Free villa

PHOTO: John McLaughlan and Debbie Malthus own 317 Hardy St and will demolish the old building on the site as they could not give the house away. Photo: Martin de Ruyter/Stuff

It was free to a good home but a historic villa will now be demolished after no-one took up the opportunity to relocate it.

The house in Nelson, on New Zealand’s South Island will come down this week to make way for eight multimillion-dollar townhouses.

Property developer John McLaughlan said he listed the house at 317 Hardy St for free a few months ago. He had two people interested in it but “it had all been too difficult to move it”.

It was going to cost about $150,000 to move the building, “then you’ve got all the other costs on top of that”.

“You could be looking down the thick end of double that,” plus the cost of a property to put it on.

Much of the joinery, fittings, lead lighting and other items of value will be salvaged before demolition and sold.
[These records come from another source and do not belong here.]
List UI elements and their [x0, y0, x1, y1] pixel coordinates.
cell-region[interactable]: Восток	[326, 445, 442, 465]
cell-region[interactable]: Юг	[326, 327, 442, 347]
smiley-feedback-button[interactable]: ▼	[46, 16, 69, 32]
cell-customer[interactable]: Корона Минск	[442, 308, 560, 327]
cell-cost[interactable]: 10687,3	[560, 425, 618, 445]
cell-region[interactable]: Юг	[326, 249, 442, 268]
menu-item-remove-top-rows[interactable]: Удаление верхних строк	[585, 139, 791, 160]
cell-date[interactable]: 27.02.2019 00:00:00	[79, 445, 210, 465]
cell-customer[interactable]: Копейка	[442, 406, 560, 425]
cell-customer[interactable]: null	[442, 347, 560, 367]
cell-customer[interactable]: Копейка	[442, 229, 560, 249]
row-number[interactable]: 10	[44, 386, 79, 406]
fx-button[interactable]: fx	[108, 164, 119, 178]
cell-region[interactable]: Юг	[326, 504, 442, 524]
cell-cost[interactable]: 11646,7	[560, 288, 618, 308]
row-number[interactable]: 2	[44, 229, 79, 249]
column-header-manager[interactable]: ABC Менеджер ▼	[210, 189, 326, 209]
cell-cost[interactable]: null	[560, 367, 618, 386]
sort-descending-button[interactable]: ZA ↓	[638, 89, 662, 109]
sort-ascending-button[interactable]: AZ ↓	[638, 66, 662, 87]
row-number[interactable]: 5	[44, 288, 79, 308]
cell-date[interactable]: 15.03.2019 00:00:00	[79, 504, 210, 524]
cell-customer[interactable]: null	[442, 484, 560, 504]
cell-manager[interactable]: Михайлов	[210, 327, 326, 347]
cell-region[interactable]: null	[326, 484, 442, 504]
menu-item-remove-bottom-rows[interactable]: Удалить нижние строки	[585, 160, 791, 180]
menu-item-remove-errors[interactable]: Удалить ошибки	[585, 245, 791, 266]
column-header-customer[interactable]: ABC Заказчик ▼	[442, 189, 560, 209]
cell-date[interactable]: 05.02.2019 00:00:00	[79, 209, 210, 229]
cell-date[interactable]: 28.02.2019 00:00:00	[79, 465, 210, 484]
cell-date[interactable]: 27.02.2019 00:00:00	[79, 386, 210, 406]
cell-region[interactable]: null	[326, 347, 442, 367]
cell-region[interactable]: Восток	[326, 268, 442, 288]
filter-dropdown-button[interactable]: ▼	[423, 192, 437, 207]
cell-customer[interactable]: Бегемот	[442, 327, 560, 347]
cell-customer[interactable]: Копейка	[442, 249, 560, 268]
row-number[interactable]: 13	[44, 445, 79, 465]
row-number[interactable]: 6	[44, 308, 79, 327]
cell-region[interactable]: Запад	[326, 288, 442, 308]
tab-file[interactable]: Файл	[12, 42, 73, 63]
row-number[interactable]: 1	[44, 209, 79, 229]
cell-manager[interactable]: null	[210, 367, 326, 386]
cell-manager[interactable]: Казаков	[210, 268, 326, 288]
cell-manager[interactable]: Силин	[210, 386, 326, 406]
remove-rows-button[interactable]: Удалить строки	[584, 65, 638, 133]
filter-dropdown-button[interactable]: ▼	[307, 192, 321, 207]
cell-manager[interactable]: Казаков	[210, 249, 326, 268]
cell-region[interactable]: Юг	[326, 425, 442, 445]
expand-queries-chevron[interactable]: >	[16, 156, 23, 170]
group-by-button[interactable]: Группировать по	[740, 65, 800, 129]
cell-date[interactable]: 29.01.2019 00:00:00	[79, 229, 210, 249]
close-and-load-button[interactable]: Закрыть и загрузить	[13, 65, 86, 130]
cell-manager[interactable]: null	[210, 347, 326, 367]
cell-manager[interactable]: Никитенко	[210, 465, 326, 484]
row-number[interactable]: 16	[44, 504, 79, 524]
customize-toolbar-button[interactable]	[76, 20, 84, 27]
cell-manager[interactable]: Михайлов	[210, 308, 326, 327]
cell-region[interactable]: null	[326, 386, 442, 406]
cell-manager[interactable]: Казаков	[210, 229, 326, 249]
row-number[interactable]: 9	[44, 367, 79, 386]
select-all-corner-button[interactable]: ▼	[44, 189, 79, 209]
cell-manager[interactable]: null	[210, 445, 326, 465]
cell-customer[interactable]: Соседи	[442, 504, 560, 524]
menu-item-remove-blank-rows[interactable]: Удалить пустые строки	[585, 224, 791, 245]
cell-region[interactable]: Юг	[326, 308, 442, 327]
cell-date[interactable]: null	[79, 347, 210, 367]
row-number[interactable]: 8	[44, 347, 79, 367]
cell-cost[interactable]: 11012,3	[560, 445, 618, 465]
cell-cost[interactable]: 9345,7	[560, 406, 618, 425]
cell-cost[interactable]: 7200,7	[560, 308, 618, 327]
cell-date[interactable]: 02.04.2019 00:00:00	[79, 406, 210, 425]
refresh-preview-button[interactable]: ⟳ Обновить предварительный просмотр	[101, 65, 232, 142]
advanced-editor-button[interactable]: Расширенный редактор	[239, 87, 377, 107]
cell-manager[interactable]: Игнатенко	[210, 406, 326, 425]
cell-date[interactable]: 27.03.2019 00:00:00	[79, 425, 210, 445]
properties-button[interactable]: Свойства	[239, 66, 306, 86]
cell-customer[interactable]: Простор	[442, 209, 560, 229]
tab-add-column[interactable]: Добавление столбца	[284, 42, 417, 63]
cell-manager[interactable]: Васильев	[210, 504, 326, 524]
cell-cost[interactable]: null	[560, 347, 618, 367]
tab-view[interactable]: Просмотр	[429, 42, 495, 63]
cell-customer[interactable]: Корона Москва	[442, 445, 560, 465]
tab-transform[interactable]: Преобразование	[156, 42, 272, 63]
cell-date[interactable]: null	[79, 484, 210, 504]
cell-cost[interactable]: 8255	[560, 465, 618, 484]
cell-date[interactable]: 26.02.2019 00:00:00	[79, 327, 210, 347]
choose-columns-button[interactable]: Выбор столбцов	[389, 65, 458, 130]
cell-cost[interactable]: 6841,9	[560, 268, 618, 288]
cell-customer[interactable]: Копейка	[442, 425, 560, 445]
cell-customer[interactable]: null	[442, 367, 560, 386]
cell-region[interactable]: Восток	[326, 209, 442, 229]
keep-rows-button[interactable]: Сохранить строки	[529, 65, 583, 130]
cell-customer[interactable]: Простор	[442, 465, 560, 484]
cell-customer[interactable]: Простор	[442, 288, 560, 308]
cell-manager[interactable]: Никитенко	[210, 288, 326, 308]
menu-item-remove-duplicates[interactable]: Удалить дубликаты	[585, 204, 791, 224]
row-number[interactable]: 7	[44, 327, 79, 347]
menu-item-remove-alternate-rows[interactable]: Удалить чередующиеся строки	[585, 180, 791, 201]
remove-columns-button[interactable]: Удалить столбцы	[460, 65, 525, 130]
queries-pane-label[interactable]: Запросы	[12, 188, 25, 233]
Photo: Martin de Ruyter/Stuff

“One lady did a lot of research on moving it, and she spent quite a lot of money,” but in the end, it wasn’t viable, he said.

McLaughlan said the building, which no longer looked like it did more than 100 years ago, had asbestos that was being removed this week.
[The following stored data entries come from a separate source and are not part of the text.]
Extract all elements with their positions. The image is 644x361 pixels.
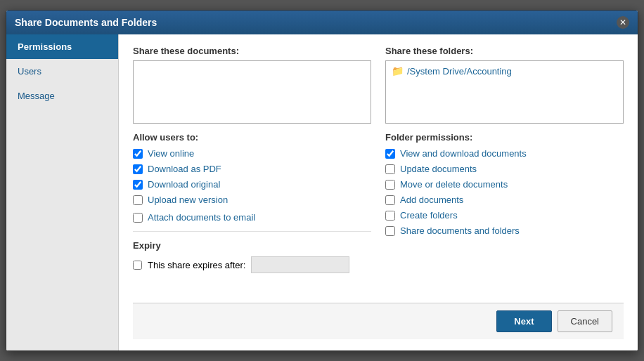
download-original-checkbox[interactable] [133, 180, 143, 190]
sidebar-item-message[interactable]: Message [6, 84, 118, 108]
move-delete-label[interactable]: Move or delete documents [400, 179, 508, 190]
content-columns: Share these documents: Allow users to: V… [133, 46, 624, 303]
checkbox-view-download: View and download documents [385, 148, 624, 159]
download-original-label[interactable]: Download original [148, 179, 220, 190]
folder-icon: 📁 [392, 65, 404, 77]
view-download-label[interactable]: View and download documents [400, 148, 527, 159]
add-docs-label[interactable]: Add documents [400, 195, 463, 205]
folder-path: /System Drive/Accounting [407, 66, 512, 77]
checkbox-update-docs: Update documents [385, 164, 624, 174]
upload-version-checkbox[interactable] [133, 195, 143, 205]
folder-item: 📁 /System Drive/Accounting [389, 64, 620, 78]
attach-email-label[interactable]: Attach documents to email [148, 212, 255, 223]
checkbox-upload-version: Upload new version [133, 195, 371, 205]
share-dialog: Share Documents and Folders ✕ Permission… [6, 10, 638, 351]
folders-list-box[interactable]: 📁 /System Drive/Accounting [385, 60, 624, 124]
expiry-input[interactable] [251, 256, 349, 273]
checkbox-download-original: Download original [133, 179, 371, 190]
expiry-checkbox[interactable] [133, 261, 142, 270]
move-delete-checkbox[interactable] [385, 180, 395, 190]
attach-email-checkbox[interactable] [133, 213, 143, 223]
dialog-body: Permissions Users Message Share these do… [6, 34, 638, 350]
documents-section-label: Share these documents: [133, 46, 371, 56]
checkbox-share-docs: Share documents and folders [385, 225, 624, 236]
checkbox-attach-email: Attach documents to email [133, 212, 371, 223]
left-column: Share these documents: Allow users to: V… [133, 46, 371, 303]
dialog-title: Share Documents and Folders [15, 17, 157, 28]
expiry-row: This share expires after: [133, 256, 371, 273]
dialog-footer: Next Cancel [133, 303, 624, 339]
expiry-checkbox-label[interactable]: This share expires after: [148, 260, 245, 270]
sidebar: Permissions Users Message [6, 34, 119, 350]
documents-list-box[interactable] [133, 60, 371, 124]
view-online-label[interactable]: View online [148, 148, 194, 159]
next-button[interactable]: Next [496, 310, 551, 332]
allow-users-label: Allow users to: [133, 132, 371, 143]
folders-section-label: Share these folders: [385, 46, 624, 56]
right-column: Share these folders: 📁 /System Drive/Acc… [385, 46, 624, 303]
folder-permissions-label: Folder permissions: [385, 132, 624, 143]
share-docs-label[interactable]: Share documents and folders [400, 225, 520, 236]
cancel-button[interactable]: Cancel [558, 310, 612, 332]
download-pdf-checkbox[interactable] [133, 164, 143, 174]
checkbox-create-folders: Create folders [385, 210, 624, 221]
sidebar-item-users[interactable]: Users [6, 59, 118, 84]
main-content: Share these documents: Allow users to: V… [119, 34, 638, 350]
checkbox-move-delete: Move or delete documents [385, 179, 624, 190]
sidebar-item-permissions[interactable]: Permissions [6, 34, 118, 59]
view-online-checkbox[interactable] [133, 149, 143, 159]
view-download-checkbox[interactable] [385, 149, 395, 159]
checkbox-download-pdf: Download as PDF [133, 164, 371, 174]
create-folders-checkbox[interactable] [385, 211, 395, 221]
share-docs-checkbox[interactable] [385, 226, 395, 236]
expiry-label: Expiry [133, 240, 371, 251]
expiry-section: Expiry This share expires after: [133, 231, 371, 273]
checkbox-view-online: View online [133, 148, 371, 159]
update-docs-label[interactable]: Update documents [400, 164, 477, 174]
download-pdf-label[interactable]: Download as PDF [148, 164, 221, 174]
checkbox-add-docs: Add documents [385, 195, 624, 205]
create-folders-label[interactable]: Create folders [400, 210, 458, 221]
update-docs-checkbox[interactable] [385, 164, 395, 174]
upload-version-label[interactable]: Upload new version [148, 195, 228, 205]
close-button[interactable]: ✕ [617, 16, 629, 29]
add-docs-checkbox[interactable] [385, 195, 395, 205]
dialog-titlebar: Share Documents and Folders ✕ [6, 11, 638, 34]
It had been “messed around with inside” with rooms added and was “a bit of a rabbit warren”.

The house had been vacant for the past year but was previously mainly used as a commercial building for doctors.

McLaughlan said he would have “loved to have seen someone lift it off and take it away”, but instead the old building would live on in its fittings and joinery being sold on Facebook Marketplace.

“What is valuable will be sold off before demolition to interested parties.”

He planned to put one of the chandeliers into the townhouse he and his partner, Debbie Malthus were moving into for “posterity”.